なまえならまだしも、なんでお前にあーんしてやんなきゃいけないんだよ…と内心悪態をつきながら無視を決め込んだ角名に代わって「治くん、あーん」となまえが持ってたラムネを口に入れてやるとようやく満足そうに口を閉じた。貰えればなんでも良かったらしい。
「角名くん、ゼリーつめたくておいしいねぇ」
「ね」
もう一口あげれば頬っぺたを押さえてニコニコするなまえに角名も薄く微笑む。ウチの従兄妹は何しても可愛えわと思いながら、その様子を見ていた侑と治は同時にこのやり取りが偶然だと思っていた。たまたま、ご飯を食べ終わったタイミングで角名の所に行っただけだと。しかしお盆以降、明らかに角名にべったりになったことに気づくまでそう時間はかからなかった。
「ん?なまえ救急箱持って何しとるん」
「角名くんのてーぴんぐたのまれてん!」
救急箱を抱えたなまえに侑が声をかけると元気よく答えてすたこらさっさと角名のもとに走って行った。そして次の日も。
「なまえ〜、今日は何してたんやー?」
「角名くんとゆーちゅーぶ見ててん」
「ふーん、もう帰ろか。おいで」
「あ、角名くんとこ行ってから行くからまってて〜」
なまえを抱き止めようとしゃがみ込んだ治とそのすぐ横にいた侑を置いて角名の元へと行ってしまったなまえの小さな後ろ姿を見つめる2人の表情は暗い。暗いどころかどす黒い。
「…ツム」
「サム、お前が言いたいことは分かっとる」
「「角名、ちょお面かせや」」
「えー…」
双子の役割を奪い去り、なまえを抱いてやってきた角名の両脇に立ち塞がる。完全に目が据わっている侑と治に怯むことなく面倒くさそうに顔を歪めた。
「なまえ、俺ら角名に用あるからカバンとってきぃ」
「はぁい」
威圧感を醸し出してる双子の只ならぬ空気に気づいてないなまえが元気よく返事をして駆け出すとより2人の殺気が強まった気がした。あーあ、なまえに「ケンカしたらメッ!」と言ってもらえたら一発で解決したのにそれは使えないらしい。どこぞのヤンキーのようにメンチを切ってくる双子に睨まれながら、角名はぼんやりとそんなことを考えていた。
「お前最近なんやねん」
「なまえに賄賂でも送ったんか。シャチホコでもプレゼントしたんか」
そういや昔こんなことあったな。いやあれは銀だったか。詰め寄られながらも頭の片隅で記憶が蘇る。初恋相手を血眼になって探し、疑いを向けられた銀島が刑事の取調べのように詰め寄られてたことを思い出した。
「別になまえは誰とでも仲良いじゃん。銀とかさ」
「お前はなんかちゃうねん」
「銀は純粋に可愛がってるけど、お前はなんか不純やねん」
「はぁ…?」
バレー部でもそれ以外の稲荷崎の生徒となまえは仲が良い。人懐っこいからか、よっぽどの子ども嫌いじゃなければ邪険に扱われることはないだろう。しかし問題はそこではない。なまえが自分達より仲良くしてるのが気に食わないのだ。

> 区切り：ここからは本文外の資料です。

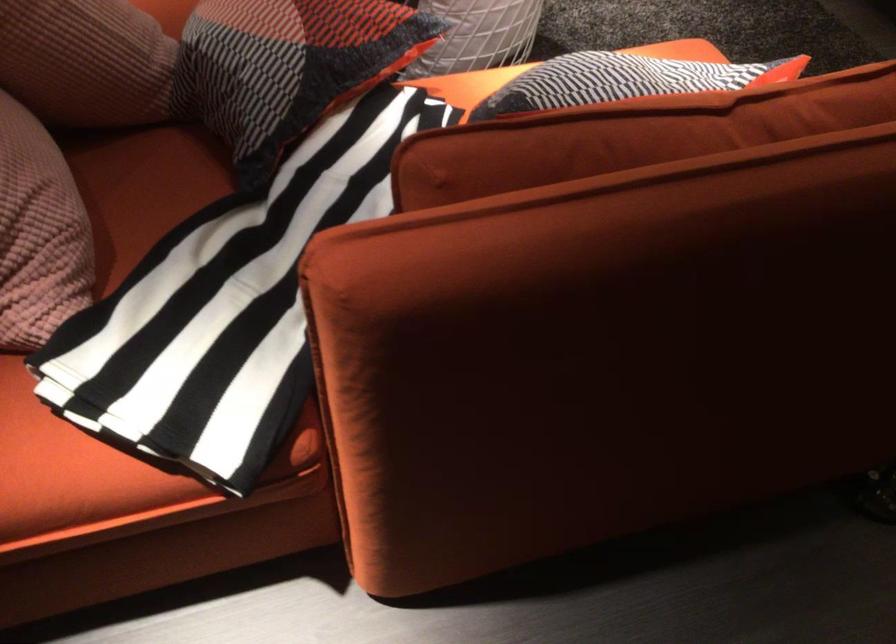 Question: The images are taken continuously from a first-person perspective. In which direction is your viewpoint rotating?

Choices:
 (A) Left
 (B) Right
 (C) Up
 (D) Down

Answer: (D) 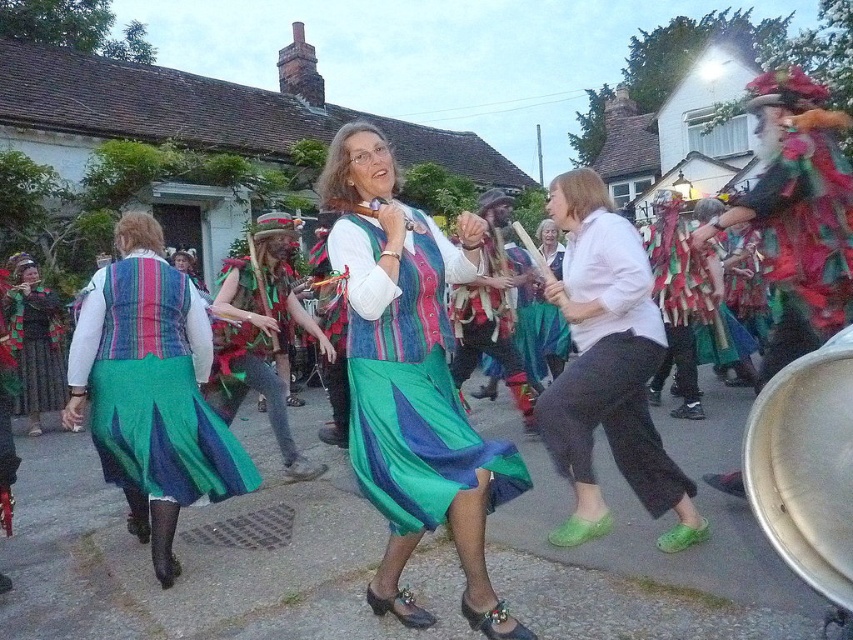 You are a photographer standing at the edge of the village street. You want to capture a photo that includes both the matte multicolored dress at center and the velvet green robe at right. Given that your camera has a maximum focus range of 5 feet, will you be able to get both subjects in focus?

The matte multicolored dress at center and the velvet green robe at right are 5.61 feet apart from each other. Since the distance between them exceeds the camera maximum focus range of 5 feet, you will not be able to get both subjects in focus.

You are a photographer standing at the edge of the village street. You want to take a photo of the denim vest at center and the chimney of the old stone house. How far apart are these two objects in meters?

The denim vest at center and the chimney of the old stone house are 3.34 meters apart.

You are a photographer trying to capture the Morris dance. You want to ensure the denim vest at center and the velvet green robe at right are both visible in your photo. Based on their positions, which one is closer to the camera?

The denim vest at center is closer to the camera because the velvet green robe at right is behind it. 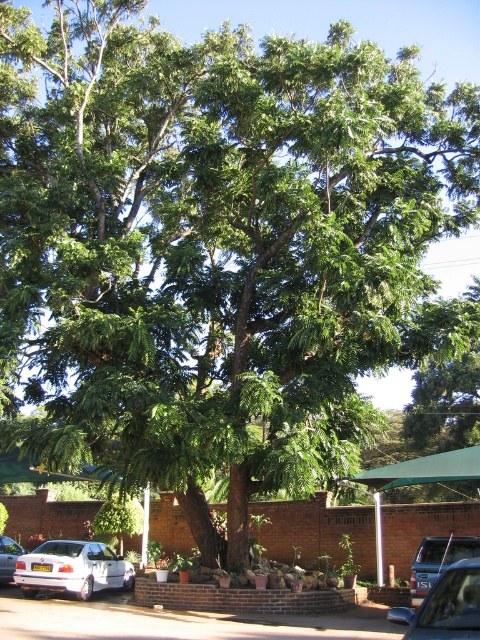 You are a parking attendant and need to guide a driver to park their new vehicle. The driver wants to park their car to the left of the white matte sedan at lower left. Is there enough space between the white matte car at lower left and the brick wall in the background to accommodate a car of similar size?

The white matte sedan at lower left is positioned on the right side of the white matte car at lower left, so there is space between them. However, since both vehicles are at the lower left and the brick wall is in the background, the available space between the white matte car at lower left and the wall may be limited. It is recommended to check the exact dimensions before proceeding.

You are a pedestrian standing at the edge of the road and see the white matte sedan at lower left and the metallic gray suv at center. Which vehicle is closer to you?

The white matte sedan at lower left is closer to you since it is positioned further to the viewer than the metallic gray suv at center, meaning it appears nearer in the visual perspective. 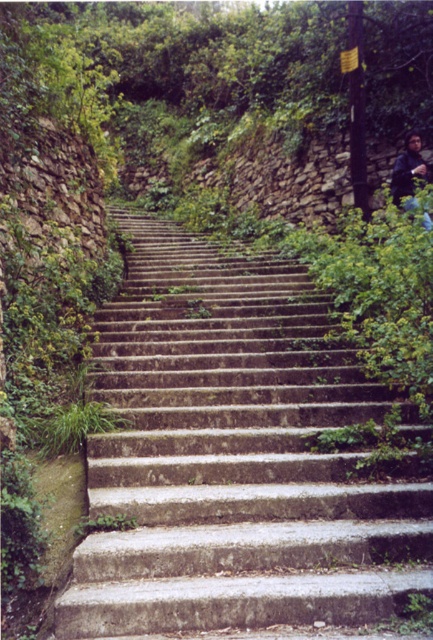 You are standing at the bottom of the stone steps leading up the hillside. You notice two points marked on the steps. One is at coordinate point (206, 369) and the other at point (412, 138). If you were to walk up the steps towards the hilltop, which point would you encounter first?

You would encounter point (206, 369) first because it is in front of point (412, 138) along the path upwards.

You are standing at the base of the gray concrete stairs at center and want to take a photo of them with your phone. Your phone can focus clearly on objects within 3 meters. Will the stairs be in focus?

The gray concrete stairs at center are 3.13 meters away from the camera, which is beyond the phone camera focus range of 3 meters. Therefore, the stairs will not be in focus.

You are standing at the bottom of the gray concrete stairs at center and want to reach the dark blue fabric jacket at upper right. Which direction should you move to get closer to the jacket?

You should move upwards along the gray concrete stairs at center since they are below the dark blue fabric jacket at upper right, meaning the jacket is located higher up the hillside. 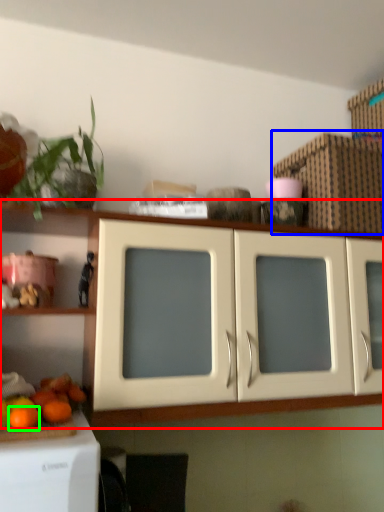 Question: Estimate the real-world distances between objects in this image. Which object is closer to cabinetry (highlighted by a red box), cardboard box (highlighted by a blue box) or orange (highlighted by a green box)?

Choices:
 (A) cardboard box
 (B) orange

Answer: (B) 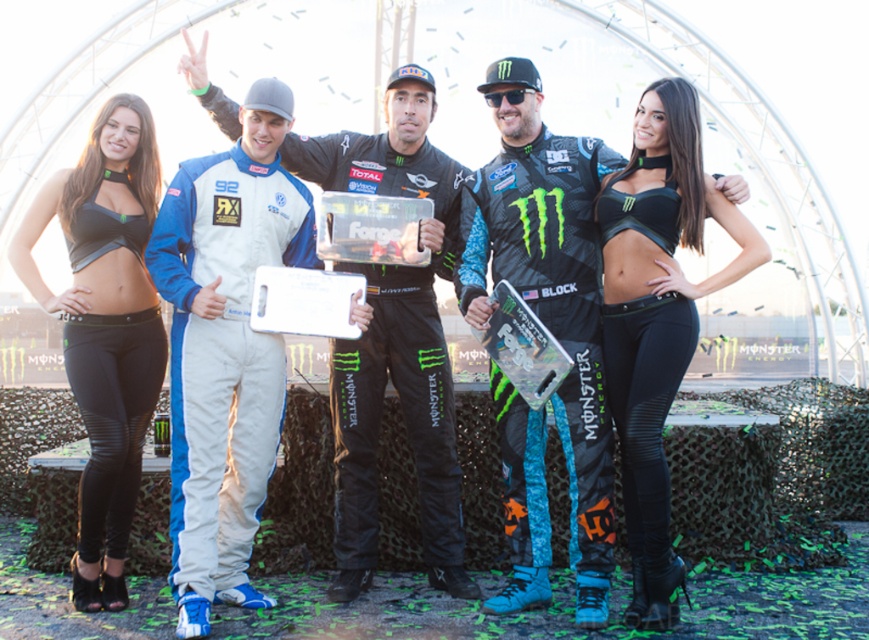 Question: Which point is closer to the camera?

Choices:
 (A) matte black sports bra at left
 (B) black matte sports bra at center

Answer: (B)

Question: Does white fabric racing suit at center come in front of black matte sports bra at center?

Choices:
 (A) yes
 (B) no

Answer: (A)

Question: Is white fabric racing suit at center wider than matte black sports bra at left?

Choices:
 (A) no
 (B) yes

Answer: (B)

Question: Does white fabric racing suit at center appear on the right side of black mesh racing suit at center?

Choices:
 (A) yes
 (B) no

Answer: (B)

Question: Among these points, which one is farthest from the camera?

Choices:
 (A) (635, 497)
 (B) (243, 372)
 (C) (125, 449)
 (D) (513, 424)

Answer: (D)

Question: Which is nearer to the matte black sports bra at left?

Choices:
 (A) black matte sports bra at center
 (B) black mesh racing suit at center
 (C) white fabric racing suit at center

Answer: (C) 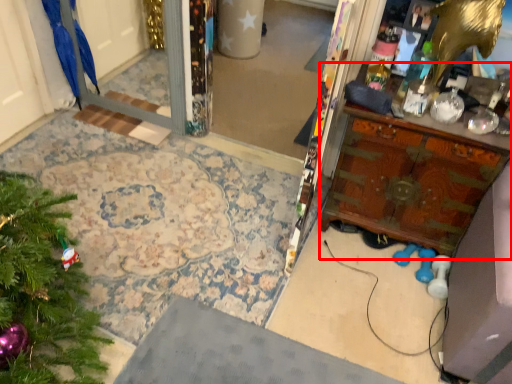 Question: From the image's perspective, where is vanity (annotated by the red box) located in relation to parrot in the image?

Choices:
 (A) above
 (B) below

Answer: (B) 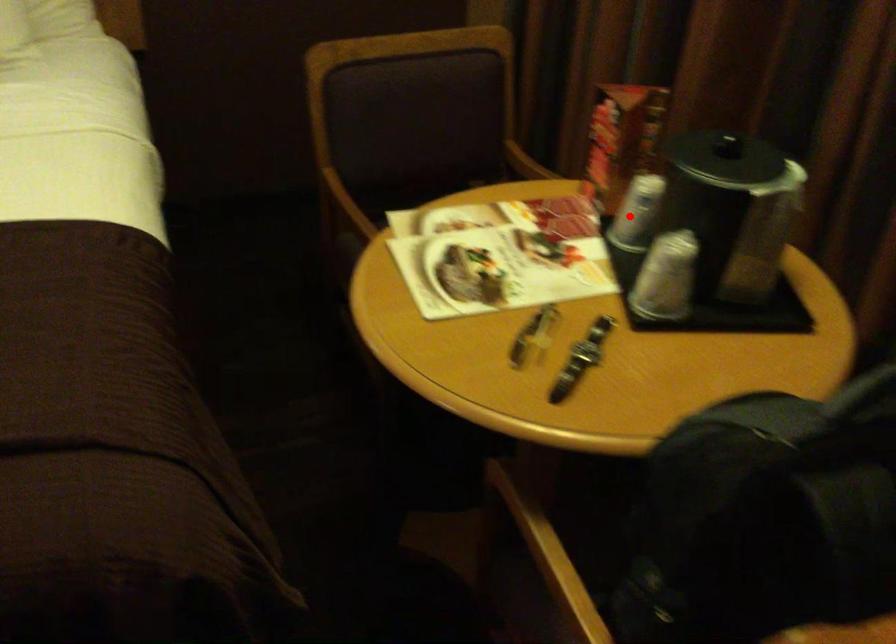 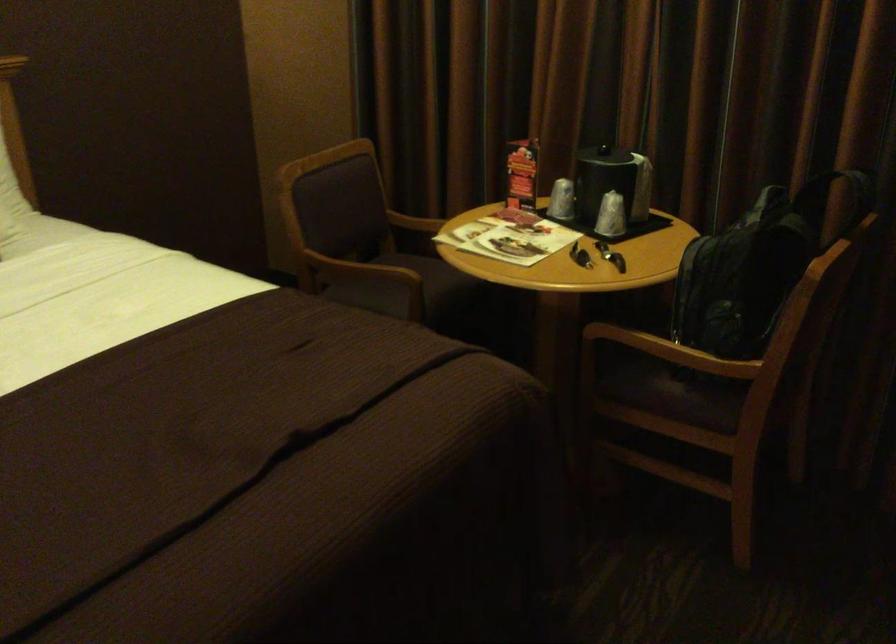 Find the pixel in the second image that matches the highlighted location in the first image.

(561, 200) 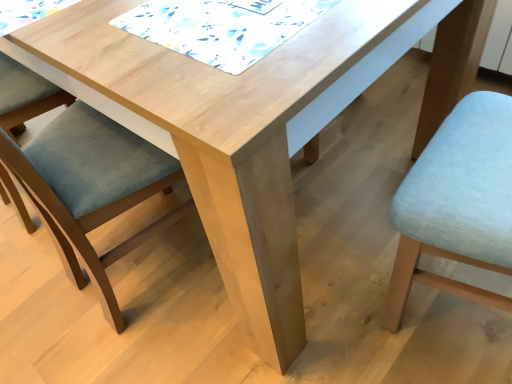 Question: Is light blue fabric chair at lower right, positioned as the first chair in right-to-left order, shorter than white printed fabric at upper center?

Choices:
 (A) yes
 (B) no

Answer: (B)

Question: Does light blue fabric chair at lower right, positioned as the first chair in right-to-left order, have a greater width compared to white printed fabric at upper center?

Choices:
 (A) no
 (B) yes

Answer: (A)

Question: Is light blue fabric chair at lower right, arranged as the second chair when viewed from the left, not inside white printed fabric at upper center?

Choices:
 (A) yes
 (B) no

Answer: (A)

Question: Is light blue fabric chair at lower right, positioned as the first chair in right-to-left order, positioned before white printed fabric at upper center?

Choices:
 (A) yes
 (B) no

Answer: (A)

Question: Is white printed fabric at upper center a part of light blue fabric chair at lower right, positioned as the first chair in right-to-left order?

Choices:
 (A) no
 (B) yes

Answer: (A)

Question: From the image's perspective, does light blue fabric chair at lower right, positioned as the first chair in right-to-left order, appear lower than white printed fabric at upper center?

Choices:
 (A) yes
 (B) no

Answer: (A)

Question: Would you say light blue fabric chair at lower right, arranged as the second chair when viewed from the left, is outside matte blue cushion at left, arranged as the first chair when viewed from the left?

Choices:
 (A) no
 (B) yes

Answer: (B)

Question: Is light blue fabric chair at lower right, arranged as the second chair when viewed from the left, beside matte blue cushion at left, arranged as the second chair when viewed from the right?

Choices:
 (A) yes
 (B) no

Answer: (B)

角名自身、最近なまえが角名にくっついて回るのは自分が心変わりして関わる機会が増えたことと何よりも妹のぷにきゅあのオモチャをあげたことが原因だと気づいていた。なまえの中で角名がお友達から、ぷにきゅあの同志にランクが上がったのだ。
「絶対あわよくばとか思ってるやん」
「なまえが大きなった時、お前みたいなんにかっさわれそうや」
「そんなん絶対阻止や」
「出る杭は叩き潰せが宮家のコンセプトやからな!」
しかしなまえが懐く理由を知らない侑と治は、ポッと出てきたただのチームメイトの角名になまえをサラッと奪われたように感じてより苛立たせる。この間まであんまりなまえに興味なさそうやったのいつのまに立場が危うくなってしまったのか。北のようにこれ以上自分達を脅かす存在は排除せなあかん!と躍起になる。
「お前だけはアカン!」
「北さんならいい訳?」
「それとこれは話が別やけど、まあ北さんは100歩譲って…いや、認めれへんな」
「ダメじゃん」
「けどお前は100万歩譲ってもあかんねん!」
「北さんと同じ土俵に立てると思うなよ!」
「雲泥の差じゃアホ!」
「えー、どっちにしろ認める気ないんじゃん」
ギャーギャーと騒ぐ双子に思わず耳を押さえたくなる。自分が仲良くなるのが嫌なのかと思えばまだ北のことすら認めてないらしい。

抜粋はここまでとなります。